A question asks which T-SQL function to use to generate an embedding for a new product description, given that the team has already registered an Azure OpenAI embedding model using CREATE EXTERNAL MODEL
AI_GENERATE_EMBEDDINGS(description USE MODEL AzureOpenAIEmbeddings) — the native function calls the registered model in one line without manually constructing JSON payloads
sp_invoke_external_rest_endpoint works but requires you to manually build the JSON request body, handle authentication, and parse the response array — the exam favors AI_GENERATE_EMBEDDINGS when an external model is registered.
A RAG scenario asks how product documentation text is retrieved to give context to an LLM before generating an answer to a user question
Generate a query embedding for the user's question, search for the top-K most semantically relevant document chunks using VECTOR_SEARCH or VECTOR_DISTANCE, then pass those chunks as context in the prompt sent via sp_invoke_external_rest_endpoint to Azure OpenAI
RAG does NOT call the LLM to search the database — the database search happens first in SQL, and only the retrieved context plus user question travels to the LLM.

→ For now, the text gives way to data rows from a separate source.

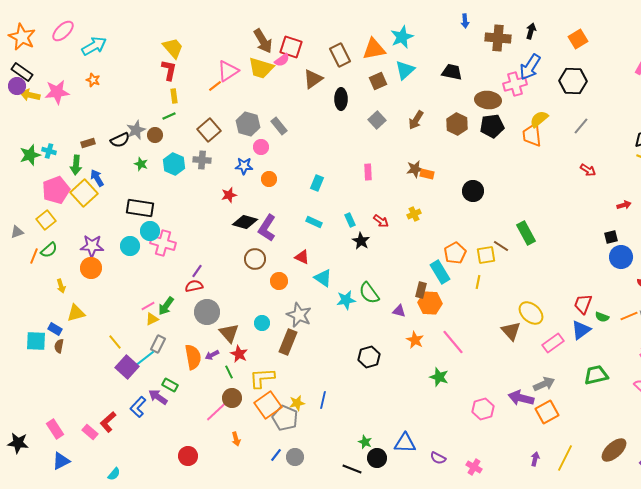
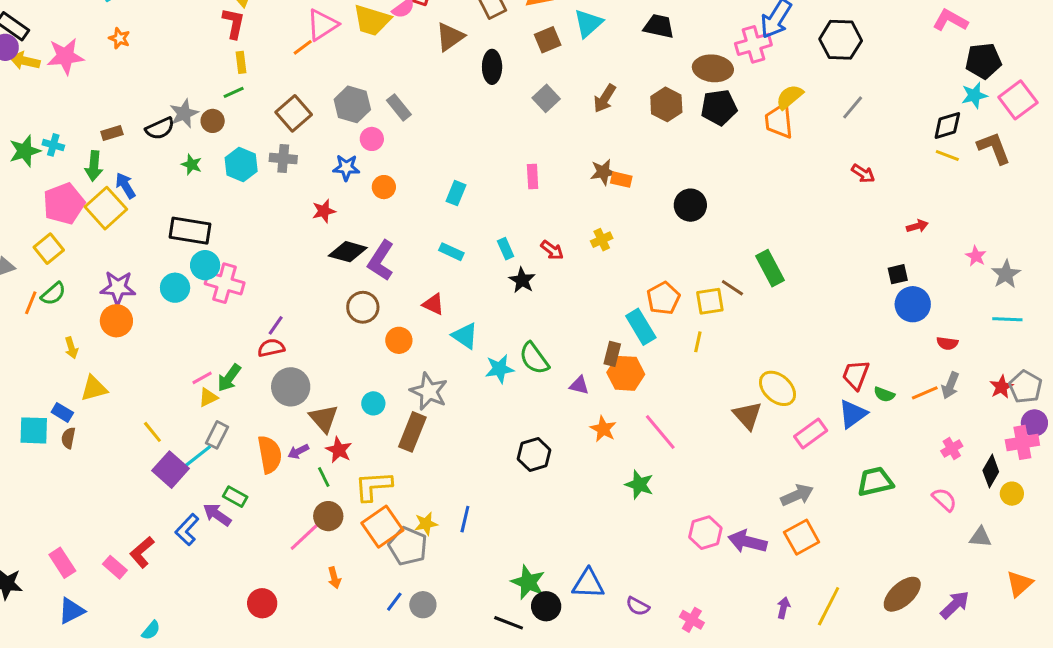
purple arrow: (521, 398) -> (747, 542), moved
green star: (365, 442) -> (528, 582), size x1.6

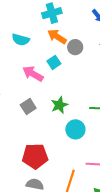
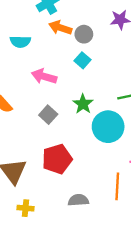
cyan square: (54, 62) -> (82, 60), moved
cyan circle: (75, 129) -> (108, 127), size x1.4
red pentagon: (35, 156) -> (57, 159), moved

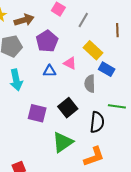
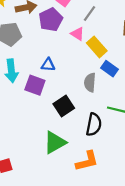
purple pentagon: (47, 41) -> (51, 20), moved
pink triangle: (70, 63) -> (78, 34), moved
purple square: (37, 113) -> (35, 85), moved

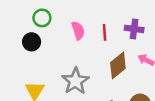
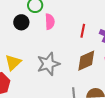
pink semicircle: (78, 31) -> (50, 22), moved

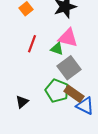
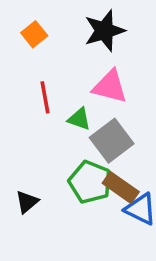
red line: (32, 44) -> (45, 97), turned -30
green triangle: (57, 49) -> (79, 119), moved

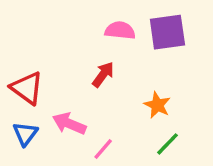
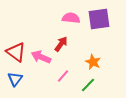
pink arrow: (69, 124) -> (41, 57), moved
green line: (167, 144) -> (88, 85), moved
pink line: (103, 149) -> (63, 76), moved

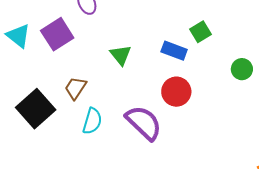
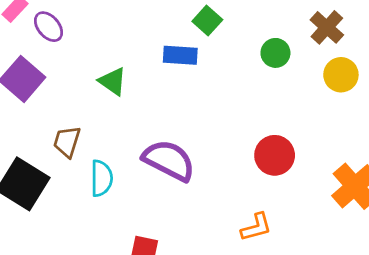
red circle: (176, 92) -> (275, 155), moved

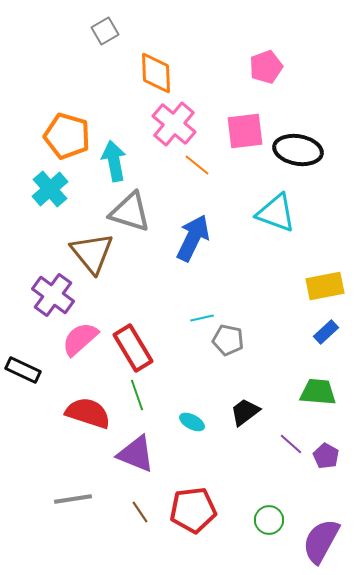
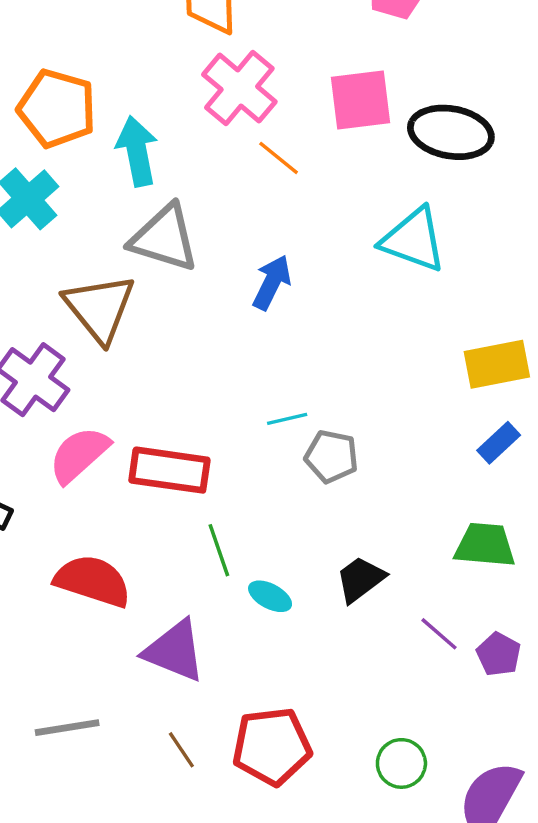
blue arrow: (193, 238) -> (272, 282), size x0.7
red rectangle: (133, 348) -> (169, 470), turned -51
green line: (137, 395) -> (219, 550), moved

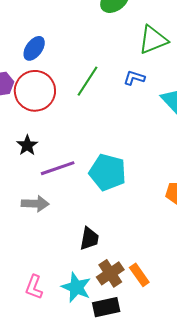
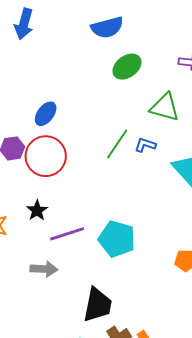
green triangle: (153, 40) -> (165, 107), turned 36
green line: (88, 81) -> (117, 144), moved
black trapezoid: (89, 239) -> (98, 305), size x1.5

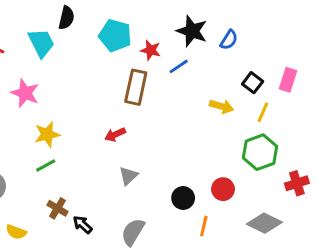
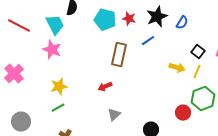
black star: (192, 31) -> (157, 17), turned 30
red star: (151, 50) -> (129, 19), moved
pink star: (25, 93) -> (52, 50), moved
yellow line: (263, 112) -> (197, 72), moved
red circle: (223, 189) -> (183, 113), moved

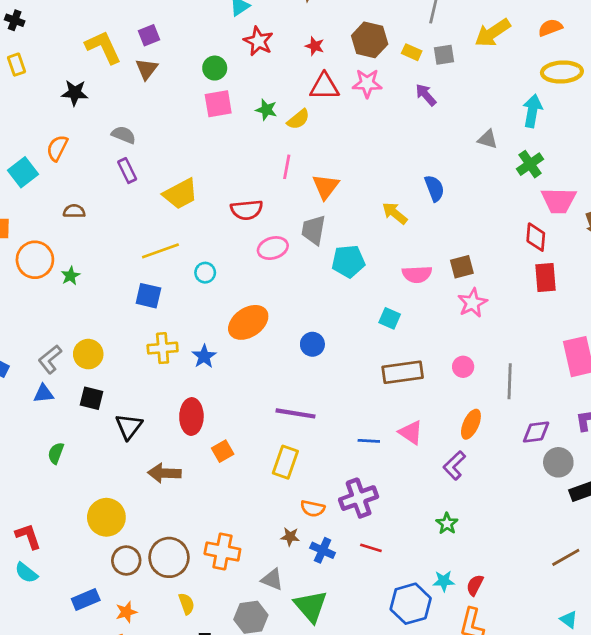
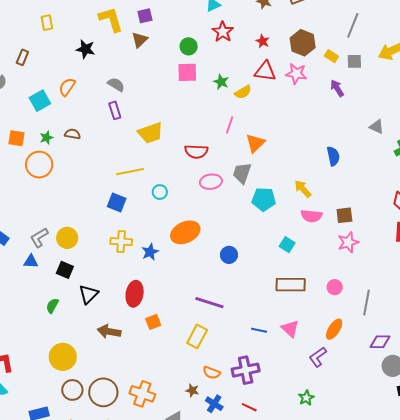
yellow arrow: (395, 213) -> (303, 189), moved
green star: (71, 276) -> (46, 138), moved
green semicircle: (56, 453) -> (52, 306), moved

The question describes a scenario where product descriptions are updated frequently throughout the day and embeddings must remain synchronized with a maximum 5-minute lag
Change Data Capture (CDC) feeding an Azure Functions trigger — CDC captures changes as they occur; the function processes them asynchronously in near-real-time without blocking writes
Table triggers are synchronous and would make every product update wait for an embedding API call to complete, degrading write performance. A nightly batch job would miss the 5-minute lag requirement.
A search feature must find products matching both a user's specific brand keyword AND products semantically related to their use-case description, ranked by combined relevance
Hybrid search with Reciprocal Rank Fusion (RRF) — run CONTAINSTABLE for keyword ranking and VECTOR_SEARCH for semantic ranking, then merge the ranked lists using the RRF formula
Vector search alone would miss the brand keyword requirement. Full-text search alone would miss semantically related products that don't use the exact same words.

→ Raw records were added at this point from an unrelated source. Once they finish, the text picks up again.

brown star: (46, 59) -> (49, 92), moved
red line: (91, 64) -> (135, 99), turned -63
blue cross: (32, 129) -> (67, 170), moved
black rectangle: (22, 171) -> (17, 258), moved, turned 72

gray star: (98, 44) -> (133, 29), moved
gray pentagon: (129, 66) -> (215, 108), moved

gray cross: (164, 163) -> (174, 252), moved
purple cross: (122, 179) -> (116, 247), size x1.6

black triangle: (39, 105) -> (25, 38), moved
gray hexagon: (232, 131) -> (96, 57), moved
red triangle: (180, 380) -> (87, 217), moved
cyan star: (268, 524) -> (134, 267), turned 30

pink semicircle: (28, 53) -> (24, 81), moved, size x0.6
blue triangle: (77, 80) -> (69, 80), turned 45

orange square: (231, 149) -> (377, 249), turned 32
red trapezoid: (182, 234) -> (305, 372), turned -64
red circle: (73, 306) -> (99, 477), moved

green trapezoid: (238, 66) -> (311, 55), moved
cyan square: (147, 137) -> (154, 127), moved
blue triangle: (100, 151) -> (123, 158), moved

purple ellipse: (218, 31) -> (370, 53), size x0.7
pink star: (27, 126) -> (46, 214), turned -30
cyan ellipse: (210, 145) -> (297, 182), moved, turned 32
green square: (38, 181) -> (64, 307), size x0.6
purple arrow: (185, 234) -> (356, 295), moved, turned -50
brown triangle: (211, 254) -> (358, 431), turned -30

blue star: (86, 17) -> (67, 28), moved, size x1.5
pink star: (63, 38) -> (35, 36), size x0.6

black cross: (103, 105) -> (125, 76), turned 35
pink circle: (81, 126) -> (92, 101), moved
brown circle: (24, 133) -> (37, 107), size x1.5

A developer needs to verify that a vector column stores 1536-dimensional float values, checking programmatically without inspecting the raw data
VECTORPROPERTY(vector_column, 'Dimensions') returns 1536 and VECTORPROPERTY(vector_column, 'BaseType') returns the numeric type name
sys.columns provides general column metadata but does not expose vector-specific properties like dimension count. VECTORPROPERTY is the dedicated T-SQL function for this.

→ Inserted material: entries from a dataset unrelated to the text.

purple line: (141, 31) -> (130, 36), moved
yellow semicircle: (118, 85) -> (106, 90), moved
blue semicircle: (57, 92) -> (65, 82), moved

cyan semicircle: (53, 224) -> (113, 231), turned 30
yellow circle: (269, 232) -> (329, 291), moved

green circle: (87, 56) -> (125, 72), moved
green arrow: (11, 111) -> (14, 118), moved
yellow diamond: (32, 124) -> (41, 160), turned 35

The question asks whether to use dot product or cosine distance when calling VECTOR_DISTANCE on raw embeddings from Azure OpenAI that have NOT been normalized
Cosine distance — it is magnitude-invariant and works correctly on raw unnormalized embeddings. Dot product distance only gives equivalent results to cosine when both vectors are unit-normalized first.
Dot product is tempting because it is described as 'faster', but on unnormalized vectors it produces incorrect similarity rankings weighted by magnitude rather than direction.